We ducked outside into the night where the air was close and hot. Despite the summer temperatures, she pressed up next to me slipping her arm through mine. Everything felt right and whole once more. We walked through the parking lot slowly; I savored the feel of her on my arm again while she seemed content to lean her head against my shoulder. When we got to the car, she broke away as I reached to open her door. Before my fingers could pull back on the handle, she stepped in front of me. Her cheeks were wet with fresh tears.

"I'm so sorry, Robbie," she said. "Thank you for finding me. Thank you for telling me." She wrapped her arms around my chest, burying her face in my shirt. My hands instinctively embraced her. The weight of her in my arms once more was reassuring, calming. Suddenly, I felt like I could make it through whatever journey lay ahead of me...if only she would be there with me. I knew it was too much to ask.

I did not care, however. I wanted to remember this moment for the rest of my life. I needed this, to be reminded what it felt like to be with her. It was almost better than feeling alive.
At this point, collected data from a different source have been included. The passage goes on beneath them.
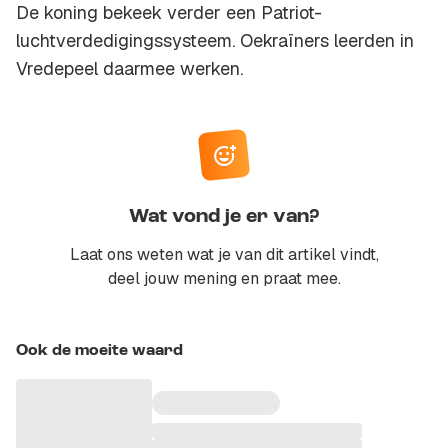
De koning bekeek verder een Patriot-
luchtverdedigingssysteem. Oekraïners leerden in
Vredepeel daarmee werken.
Wat vond je er van?
Laat ons weten wat je van dit artikel vindt,
deel jouw mening en praat mee.
Ook de moeite waard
"I don't know what else I can do for you, Robbie," she said. "Just know that I'm here for you. I know it's tough. I wish I could help more." She looked up into my eyes, and for a moment we hung as if on a precipice. And then I did something else very stupid.

I kissed her.

At first, there was the slightest hint of resistance. When my lips met hers, I could feel that she wanted to pull away, but suddenly she flowed into the kiss, pressing her mouth back against mine. My arms suddenly held her tighter, and she gripped my shirt front. My heart hammered within my chest as I kissed her again and again and again. I felt her fingers tangle within the fabric of my shirt, her other hand running up my back to the nape of my neck. Her fingernails scratched my scalp as her fingers went through my hair. One of my hands slid down her back to cup her ass. I felt twenty years younger suddenly. My entire body burned and pulsed with desire.

Finally, she pulled away from me, holding my face with both of her hands so that she could stare into my eyes.

"There's a hotel down the street. Let's go before I change my mind," she instructed.

My keys were already in my hand.

1 comments:

Anonymous said...

Finally. :)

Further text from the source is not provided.